To visualize cankers in the phloem of cut branches before extensive tissue oxidation occurred, lesions were assessed to 7 days after inoculation (7 DAI). A sterile scalpel was used to shave the outer bark from around the wounding site exposing the cankers (Supplementary Figure S3), and the digital images of exposed cankers beside a reference scale were taken immediately. Image processing and analysis software, ImageJ (https://imagej.nih.gov/ij/) (Schneider et al., 2012), was used to measure canker area from digital photographs. The software was calibrated to standardize each photograph to the reference scale included in each photograph.

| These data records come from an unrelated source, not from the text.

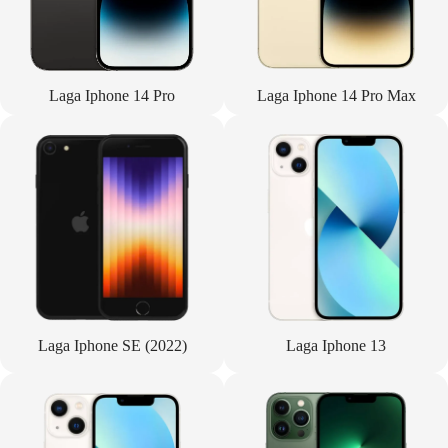
Laga Iphone 14 Pro
Laga Iphone 14 Pro Max
Laga Iphone SE (2022)
Laga Iphone 13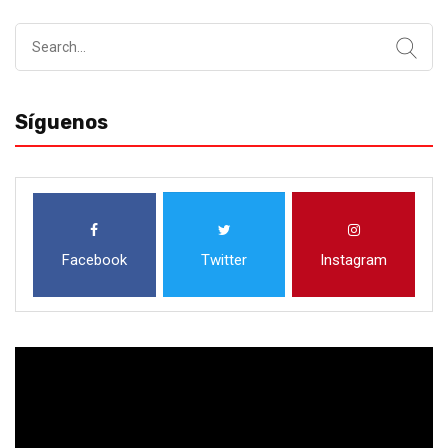
Search
for:
Síguenos
Facebook
Twitter
Instagram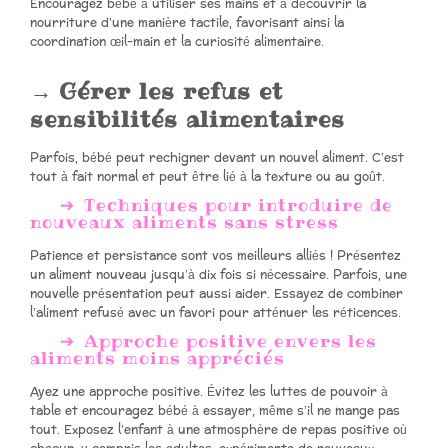
Encouragez bébé à utiliser ses mains et à découvrir la
nourriture d’une manière tactile, favorisant ainsi la
coordination œil-main et la curiosité alimentaire.
Gérer les refus et
sensibilités alimentaires
Parfois, bébé peut rechigner devant un nouvel aliment. C’est
tout à fait normal et peut être lié à la texture ou au goût.
Techniques pour introduire de
nouveaux aliments sans stress
Patience et persistance sont vos meilleurs alliés ! Présentez
un aliment nouveau jusqu’à dix fois si nécessaire. Parfois, une
nouvelle présentation peut aussi aider. Essayez de combiner
l’aliment refusé avec un favori pour atténuer les réticences.
Approche positive envers les
aliments moins appréciés
Ayez une approche positive. Évitez les luttes de pouvoir à
table et encouragez bébé à essayer, même s’il ne mange pas
tout. Exposez l’enfant à une atmosphère de repas positive où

Confirmation of Pathogenicity via Modified Koch's Postulates

To confirm G. morbida as the causal agent of the observed cankers, a modified version of Koch's postulates was conducted using the rapid molecular detection method described by Oren et al. (2018). Three of six replicated branch sections used in each isolate inoculation were randomly selected, and one of the inoculation sites was selected for molecular screening. Under sterile conditions, drill shavings of phloem and wood tissues were collected only from the margins of the cankers, excluding the inoculation wound site. Sample collection, DNA extraction, and PCR amplification for pathogen detection were performed as described by Oren et al. (2018).

Statistical Analysis

The effects of the genetic cluster, isolates, Juglans host, location (state), and region (eastern vs. western United States) (Table 1) on canker size were each analyzed using the mixed model analysis for split-plot design with the individual J. nigra trees as the experiment unit for the whole plot effects. Diagnostic analysis was conducted to assess model assumptions. The rank transformation was applied if diagnostic analysis exhibited violation of normality and equal variance assumptions. Post-hoc multiple comparisons were performed with Tukey's adjustment. Statistical significance was identified at P < 0.05. Analyses were conducted in SAS 9.4 TS1M7 for Windows 64x (SAS Institute Inc., Cary, NC, USA).

Results

Confirmation of Koch's Postulates

From 150 samples tested (25 G. morbida isolates across six replicates), 147 were positive for the presence of G. morbida DNA in tissues collected from the margins of cankers (98% G. morbida detection rate). Phloem margins from darkened damage-response areas of six agar-only control samples were also tested, and G. morbida DNA was not detected from any of these samples.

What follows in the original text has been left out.